Los toltecas vieron aquellas llamas trepidantes, tiñendo el horizonte de escarlata y cargando el viento de chasquidos espantosos.
Todos gritaron: "¡Oh, toltecas, ya se nos acaba la fortuna! ¡Nuestro modo de ser, nuestra cultura se termina! ¡Ay de nosotros! ¿A dónde iremos?”.
Y por si no fuera poco, el mismo nigromántico del chile verde hizo llover piedras en vez de agua.
Entonces, como si el nuevo dios les ofreciera una alternativa falsa para evitar la catástrofe total, dejó caer una piedra muy grande desde el cielo, a la que llamaron téchcatl.
Aquella roca debía ser usada —nada más y nada menos— para sacrificios humanos.
En ese momento, apareció una vieja en Chapultepec Cuitlapilco, que vendía banderillas de papel.
¿Qué era, en verdad, aquel objeto?

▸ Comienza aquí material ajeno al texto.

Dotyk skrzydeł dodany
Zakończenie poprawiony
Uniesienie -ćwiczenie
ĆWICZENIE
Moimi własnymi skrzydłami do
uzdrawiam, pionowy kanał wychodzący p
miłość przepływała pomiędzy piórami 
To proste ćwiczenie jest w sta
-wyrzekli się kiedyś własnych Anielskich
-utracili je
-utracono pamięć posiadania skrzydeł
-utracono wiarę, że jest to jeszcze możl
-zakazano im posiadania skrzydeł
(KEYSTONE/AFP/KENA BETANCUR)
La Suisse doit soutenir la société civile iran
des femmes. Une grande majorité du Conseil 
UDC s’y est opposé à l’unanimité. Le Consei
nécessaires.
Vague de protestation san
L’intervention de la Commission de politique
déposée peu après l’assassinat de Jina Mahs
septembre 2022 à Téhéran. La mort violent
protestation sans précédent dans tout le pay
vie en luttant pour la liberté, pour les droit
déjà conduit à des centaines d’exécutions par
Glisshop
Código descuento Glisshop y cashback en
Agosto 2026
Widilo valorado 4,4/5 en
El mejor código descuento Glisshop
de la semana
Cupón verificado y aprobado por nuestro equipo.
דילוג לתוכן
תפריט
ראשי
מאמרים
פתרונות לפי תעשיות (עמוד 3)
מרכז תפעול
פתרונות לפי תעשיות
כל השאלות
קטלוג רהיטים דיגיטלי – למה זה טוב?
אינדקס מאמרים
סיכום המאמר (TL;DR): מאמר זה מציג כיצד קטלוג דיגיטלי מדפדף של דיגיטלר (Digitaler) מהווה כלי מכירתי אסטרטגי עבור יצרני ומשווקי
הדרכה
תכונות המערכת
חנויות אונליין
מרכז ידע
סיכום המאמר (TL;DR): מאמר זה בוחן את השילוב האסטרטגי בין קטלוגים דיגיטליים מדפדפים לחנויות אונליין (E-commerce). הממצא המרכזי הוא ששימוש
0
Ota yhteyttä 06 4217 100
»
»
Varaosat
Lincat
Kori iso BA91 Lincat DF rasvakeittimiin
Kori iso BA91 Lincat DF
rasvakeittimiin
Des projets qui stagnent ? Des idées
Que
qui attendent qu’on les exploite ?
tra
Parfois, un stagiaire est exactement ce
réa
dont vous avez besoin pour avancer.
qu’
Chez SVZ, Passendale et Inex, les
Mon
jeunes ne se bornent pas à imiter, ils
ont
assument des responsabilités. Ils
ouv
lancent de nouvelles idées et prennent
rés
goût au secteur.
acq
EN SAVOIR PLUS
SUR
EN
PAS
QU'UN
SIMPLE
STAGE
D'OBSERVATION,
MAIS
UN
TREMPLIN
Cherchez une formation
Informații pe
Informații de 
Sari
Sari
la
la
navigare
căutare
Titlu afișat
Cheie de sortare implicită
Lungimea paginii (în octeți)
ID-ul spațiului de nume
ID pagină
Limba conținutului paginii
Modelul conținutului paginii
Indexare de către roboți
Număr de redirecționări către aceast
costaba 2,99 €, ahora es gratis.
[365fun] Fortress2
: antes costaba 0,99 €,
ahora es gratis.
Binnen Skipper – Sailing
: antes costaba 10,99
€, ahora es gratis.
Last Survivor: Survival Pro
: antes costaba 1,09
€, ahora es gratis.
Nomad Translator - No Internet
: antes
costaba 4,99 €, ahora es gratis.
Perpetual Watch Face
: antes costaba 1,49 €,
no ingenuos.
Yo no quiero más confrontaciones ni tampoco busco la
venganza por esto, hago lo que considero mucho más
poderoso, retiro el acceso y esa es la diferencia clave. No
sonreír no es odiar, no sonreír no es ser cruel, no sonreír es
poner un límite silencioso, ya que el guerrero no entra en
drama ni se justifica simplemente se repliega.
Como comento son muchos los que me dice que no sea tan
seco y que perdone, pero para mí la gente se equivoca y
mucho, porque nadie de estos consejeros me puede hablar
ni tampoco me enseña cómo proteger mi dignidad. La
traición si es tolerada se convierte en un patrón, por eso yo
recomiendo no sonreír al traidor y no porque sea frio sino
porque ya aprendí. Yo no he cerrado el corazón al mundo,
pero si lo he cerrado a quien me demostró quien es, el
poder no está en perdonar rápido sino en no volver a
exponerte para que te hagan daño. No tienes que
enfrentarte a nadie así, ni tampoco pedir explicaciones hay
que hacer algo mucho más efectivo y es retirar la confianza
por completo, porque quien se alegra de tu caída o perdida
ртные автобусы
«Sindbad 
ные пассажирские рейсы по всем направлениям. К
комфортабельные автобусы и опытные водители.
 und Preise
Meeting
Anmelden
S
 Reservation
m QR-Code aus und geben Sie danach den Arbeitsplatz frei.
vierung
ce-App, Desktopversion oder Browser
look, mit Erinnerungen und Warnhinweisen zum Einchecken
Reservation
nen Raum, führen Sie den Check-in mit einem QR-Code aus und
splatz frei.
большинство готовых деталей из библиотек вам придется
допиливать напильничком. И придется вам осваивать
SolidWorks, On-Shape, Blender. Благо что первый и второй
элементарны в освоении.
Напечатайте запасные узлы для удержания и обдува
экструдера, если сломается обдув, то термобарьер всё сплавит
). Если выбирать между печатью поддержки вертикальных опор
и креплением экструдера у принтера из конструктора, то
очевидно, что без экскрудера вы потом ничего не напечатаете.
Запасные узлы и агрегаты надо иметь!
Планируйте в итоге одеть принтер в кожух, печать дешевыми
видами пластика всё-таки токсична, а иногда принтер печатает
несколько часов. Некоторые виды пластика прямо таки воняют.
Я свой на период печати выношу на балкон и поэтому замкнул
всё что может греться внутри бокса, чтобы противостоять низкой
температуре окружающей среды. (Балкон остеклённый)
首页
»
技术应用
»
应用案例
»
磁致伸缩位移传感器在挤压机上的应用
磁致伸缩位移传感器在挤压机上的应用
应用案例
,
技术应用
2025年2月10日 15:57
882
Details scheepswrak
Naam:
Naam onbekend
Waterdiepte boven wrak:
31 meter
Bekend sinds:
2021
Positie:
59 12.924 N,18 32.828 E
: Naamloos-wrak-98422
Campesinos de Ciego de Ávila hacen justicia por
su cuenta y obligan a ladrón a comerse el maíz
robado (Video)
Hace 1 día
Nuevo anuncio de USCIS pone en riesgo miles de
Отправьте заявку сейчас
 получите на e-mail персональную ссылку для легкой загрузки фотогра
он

Otro aspecto de la magia, como el chile, el tambor, la marioneta en la palma de la mano y el cometa en el cielo.
Quienes compraban una banderilla —como los marchantes en un mes patrio— se convencían, sin más, de morir.
Luego, como autómatas, iban al téchcatl, donde eran ejecutados inmediatamente.
La Serpiente Emplumada había fundado una civilización que rechazaba los sacrificios humanos.
Ahora, sus enemigos habían invertido el orden y, como un nuevo presidente y su partido con la magia negra de la ley, habían impuesto la muerte en una trampa sin sentido ni ritual, imagen del caos.
El pueblo tolteca se preguntaba: “¿Qué es esto que nos está sucediendo?".
Y como cualquier nación en crisis, quedaron sin luz ni voluntad, cada vez más hundidos en el desastre.
Con miradas de cristal, se veían unos a otros, como borrachos, como locos.
¿Qué otro embuste sellaría aquel Apocalipsis? ¿Dónde estaba Quetzalcóatl?